Closed zindy closed 6 years ago
Hi Egor,
Good catch! ;)
Here my 2 cents:
According to the PHP posix_kill docs and the underlying kill(2) an error (failed to kill the process) can be returned when:
EINVAL An invalid signal was specified.
EPERM The process does not have permission to send the signal to any
of the target processes.
ESRCH The process or process group does not exist. Note that an
existing process might be a zombie, a process that has
terminated execution, but has not yet been wait(2)ed for.
Additionally,
In 2.6 kernels up to and including 2.6.7, there was a bug that meant
that when sending signals to a process group, kill() failed with the
error EPERM if the caller did not have permission to send the signal
to any (rather than all) of the members of the process group.
Notwithstanding this error return, the signal was still delivered to
all of the processes for which the caller had permission to signal.
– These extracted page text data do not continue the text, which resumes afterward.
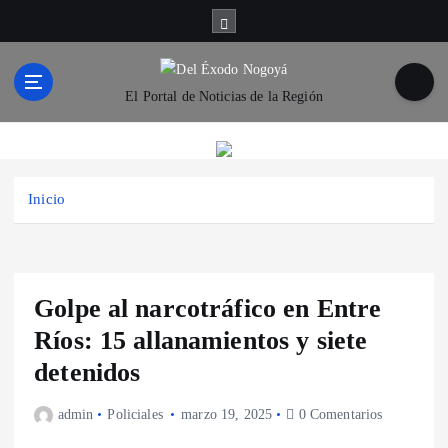
S
a
l
t
El Portal de Noticias de la Región
a
r
a
l
c
Inicio
o
n
t
e
Golpe al narcotráfico en Entre
n
i
Ríos: 15 allanamientos y siete
d
detenidos
o
admin
Policiales
marzo 19, 2025
0 Comentarios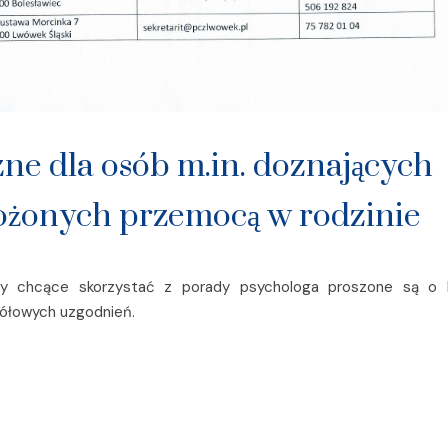
ne dla osób m.in. doznających
ożonych przemocą w rodzinie
oby chcące skorzystać z porady psychologa proszone są o 
ółowych uzgodnień.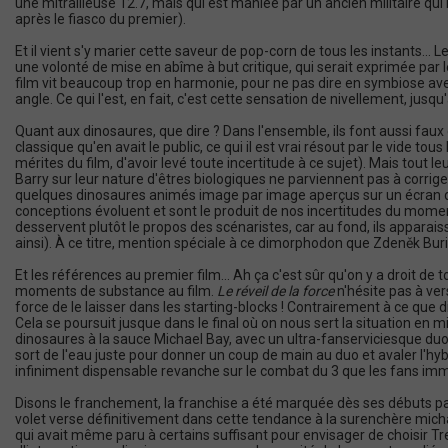
une mitrailleuse 12.7, mais qui est maniée par un ancien militaire qui
après le fiasco du premier).
Et il vient s'y marier cette saveur de pop-corn de tous les instants...
une volonté de mise en abîme à but critique, qui serait exprimée par l
film vit beaucoup trop en harmonie, pour ne pas dire en symbiose ave
angle. Ce qui l'est, en fait, c'est cette sensation de nivellement, jusqu
Quant aux dinosaures, que dire ? Dans l'ensemble, ils font aussi faux
classique qu'en avait le public, ce qui il est vrai résout par le vide t
mérites du film, d'avoir levé toute incertitude à ce sujet). Mais tout l
Barry sur leur nature d'êtres biologiques ne parviennent pas à corrig
quelques dinosaures animés image par image aperçus sur un écran de
conceptions évoluent et sont le produit de nos incertitudes du momen
desservent plutôt le propos des scénaristes, car au fond, ils appara
ainsi). À ce titre, mention spéciale à ce dimorphodon que Zdeněk Bur
Et les références au premier film... Ah ça c'est sûr qu'on y a droit de 
moments de substance au film.
Le réveil de la force
n'hésite pas à ver
force de le laisser dans les starting-blocks ! Contrairement à ce que di
Cela se poursuit jusque dans le final où on nous sert la situation en 
dinosaures à la sauce Michael Bay, avec un ultra-fanserviciesque duo
sort de l'eau juste pour donner un coup de main au duo et avaler l'hy
infiniment dispensable revanche sur le combat du 3 que les fans im
Disons le franchement, la franchise a été marquée dès ses débuts par
volet verse définitivement dans cette tendance à la surenchère micha
qui avait même paru à certains suffisant pour envisager de choisir Trevo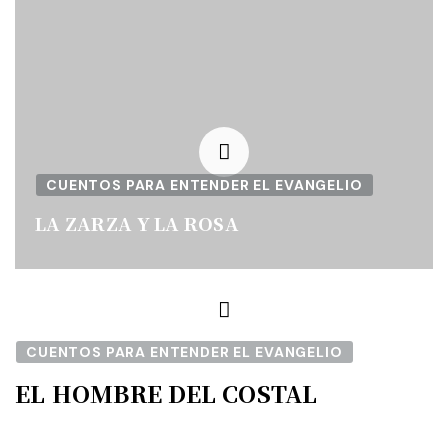
CUENTOS PARA ENTENDER EL EVANGELIO
LA ZARZA Y LA ROSA
CUENTOS PARA ENTENDER EL EVANGELIO
EL HOMBRE DEL COSTAL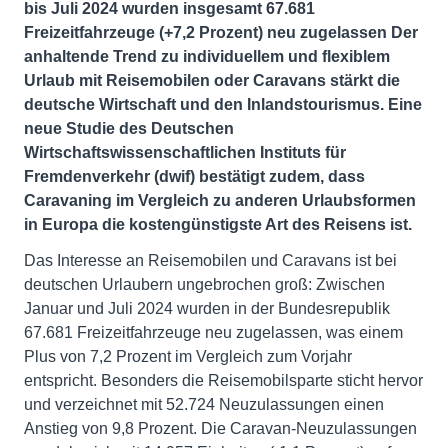
bis Juli 2024 wurden insgesamt 67.681
Freizeitfahrzeuge (+7,2 Prozent) neu zugelassen Der
anhaltende Trend zu individuellem und flexiblem
Urlaub mit Reisemobilen oder Caravans stärkt die
deutsche Wirtschaft und den Inlandstourismus. Eine
neue Studie des Deutschen
Wirtschaftswissenschaftlichen Instituts für
Fremdenverkehr (dwif) bestätigt zudem, dass
Caravaning im Vergleich zu anderen Urlaubsformen
in Europa die kostengünstigste Art des Reisens ist.
Das Interesse an Reisemobilen und Caravans ist bei
deutschen Urlaubern ungebrochen groß: Zwischen
Januar und Juli 2024 wurden in der Bundesrepublik
67.681 Freizeitfahrzeuge neu zugelassen, was einem
Plus von 7,2 Prozent im Vergleich zum Vorjahr
entspricht. Besonders die Reisemobilsparte sticht hervor
und verzeichnet mit 52.724 Neuzulassungen einen
Anstieg von 9,8 Prozent. Die Caravan-Neuzulassungen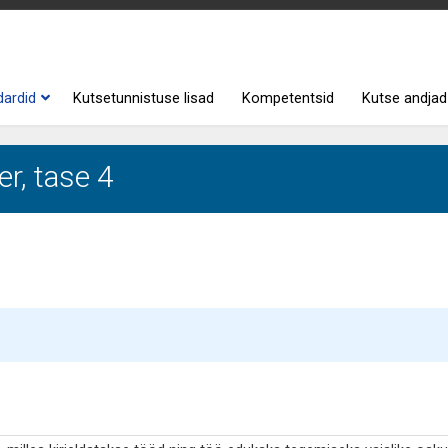
dardid
Kutsetunnistuse lisad
Kompetentsid
Kutse andjad
r, tase 4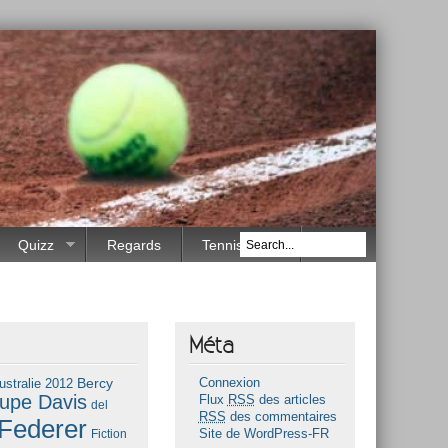
Quizz
Regards
Tennis Race
Méta
Bercy
ustralie 2012
Connexion
upe Davis
Flux
RSS
des articles
del
RSS
des commentaires
Federer
Fiction
Site de WordPress-FR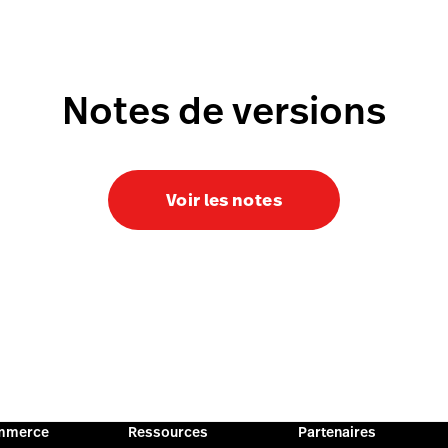
Notes de versions
Voir les notes
mmerce
Ressources
Partenaires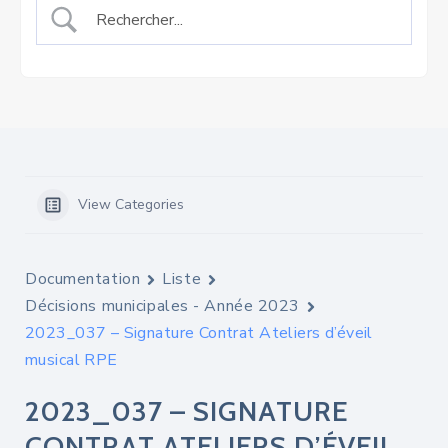
View Categories
Documentation
Liste
Décisions municipales - Année 2023
2023_037 – Signature Contrat Ateliers d’éveil
musical RPE
2023_037 – SIGNATURE
CONTRAT ATELIERS D’ÉVEIL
Granted, those are old kernels! But anyway, even when an error is returned we could have the situation that the process has indeed been killed.
I think we could then check if the process does exist (via e.g. 'ps'). If it still does exist we may want to keep it in the DB. If it no longer exists or it's a zombie process then we can remove it from the DB.
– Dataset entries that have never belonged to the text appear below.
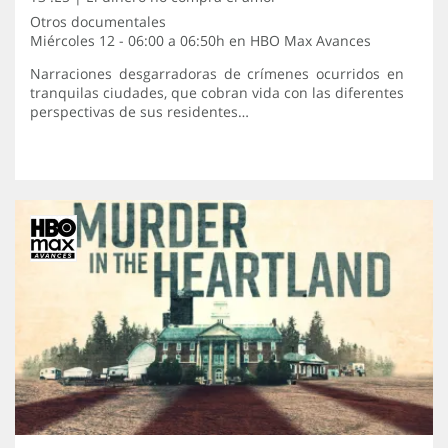
Otros documentales
Miércoles 12 - 06:00 a 06:50h en
HBO Max Avances
Narraciones desgarradoras de crímenes ocurridos en
tranquilas ciudades, que cobran vida con las diferentes
perspectivas de sus residentes…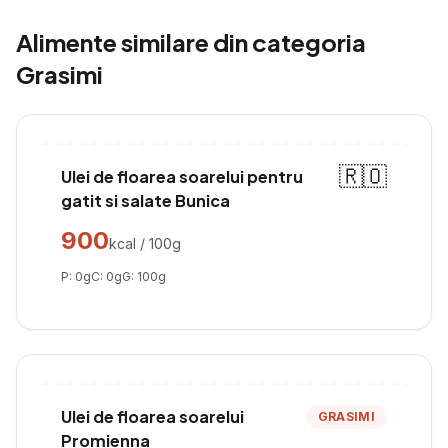
Alimente similare din categoria
Grasimi
🇷🇴
Ulei de floarea soarelui pentru
gatit si salate Bunica
900
kcal / 100g
P:
0
g
C:
0
g
G:
100
g
Ulei de floarea soarelui
GRASIMI
Promienna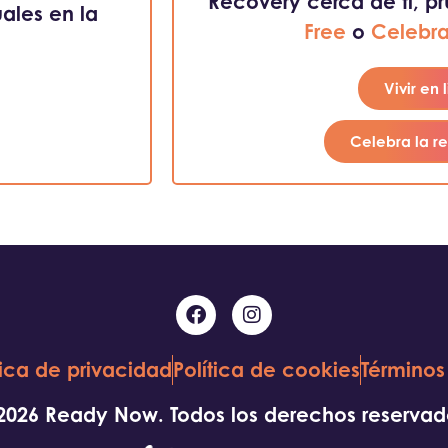
Recovery cerca de ti, p
ales en la
Free
o
Celebra
Vivir en 
Celebra la r
tica de privacidad
Política de cookies
Términos
2026 Ready Now. Todos los derechos reservad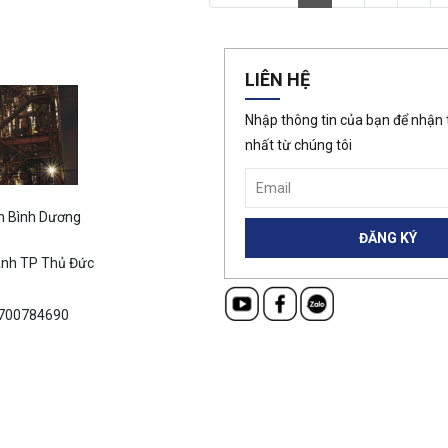
LIÊN HỆ
Nhập thông tin của bạn để nhận 
nhất từ chúng tôi
An Bình Dương
ánh TP Thủ Đức
700784690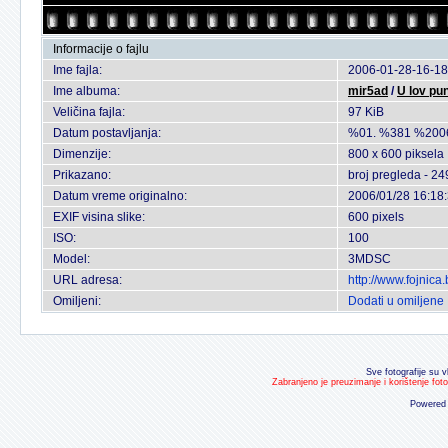
Informacije o fajlu
Ime fajla:
2006-01-28-16-18
Ime albuma:
mir5ad
/
U lov pu
Veličina fajla:
97 KiB
Datum postavljanja:
%01. %381 %200
Dimenzije:
800 x 600 piksela
Prikazano:
broj pregleda - 24
Datum vreme originalno:
2006/01/28 16:18
EXIF visina slike:
600 pixels
ISO:
100
Model:
3MDSC
URL adresa:
http://www.fojnic
Omiljeni:
Dodati u omiljene
Sve fotografije su v
Zabranjeno je preuzimanje i korištenje fot
Powered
Also, by looking at your report I think I found a logic mistake in function 'killJobs()'. If 'result' is set to false for one of the jobs then all subsequent jobs in the loop will be set to false too, without even trying to kill them.
I really hope we can make this all more robust just in case the new Queue Manager gets delayed.
Thank you, Daniel
Hi Daniel,
can we check if the process's PID exists as a first step? That would answer "is it already dead?"
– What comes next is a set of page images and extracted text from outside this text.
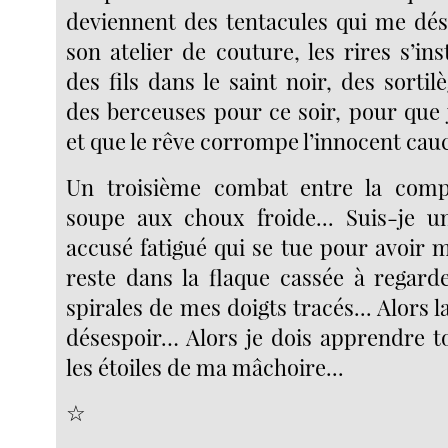
deviennent des tentacules qui me dé
son atelier de couture, les rires s’inst
des fils dans le saint noir, des sortil
des berceuses pour ce soir, pour que
et que le rêve corrompe l’innocent c
Un troisième combat entre la comp
soupe aux choux froide... Suis-je 
accusé fatigué qui se tue pour avoir mo
reste dans la flaque cassée à regard
spirales de mes doigts tracés... Alors la
désespoir… Alors je dois apprendre to
les étoiles de ma mâchoire...
☆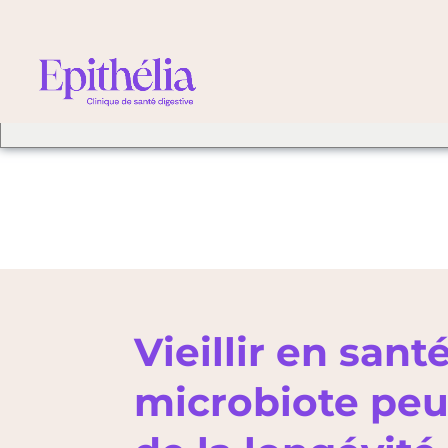
We've detected you mig
different language. Do 
change to:
Vieillir en sant
microbiote peu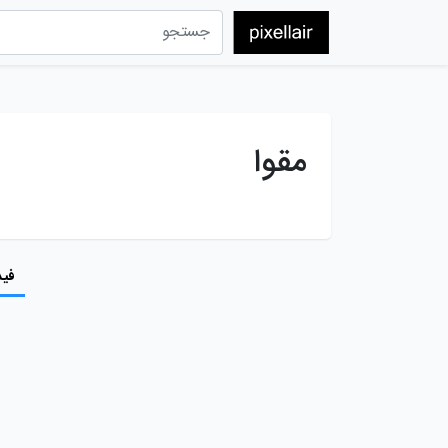
مقوا
فید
This bit of code on stackoverflow looks like an easy way to check for the PID.
Cheers, Egor
Hi Egor,
Yes, totally! It's rather strange that such check is not in place yet.
Then being very defensive we could check it a second time after the call to posix_kill simply because it may as well misbehave (as in the kernel bug I referred to in my previous post).
Cheers, Daniel
Hi Aaron, Daniel :)
So, here is my bodge!
I had a look at the logs when restarting hrmd and noticed that for each "zombie" job in the queue, an error (Failed killing parent process) was logged. This log is generated in inc/shell/ExternalProcess.php
So there is a question regarding what this actually means: 'is the parent process already dead or can it not be killed?' Being able to differentiate between these two conditions may be important, I don't know.
However, by setting
$noParent = True
(after we log the failure condition for future inspection), we have in inc/job/JobQueue.php line 208:$killed = $proc->killHucoreProcess($pid);
resulting in$killed = True
: We have just successfully pretended that we did indeed kill the process, and thus is removed from the queue.I accept I do not understand the details of how this (should) work(s)!
Kind regards, Egor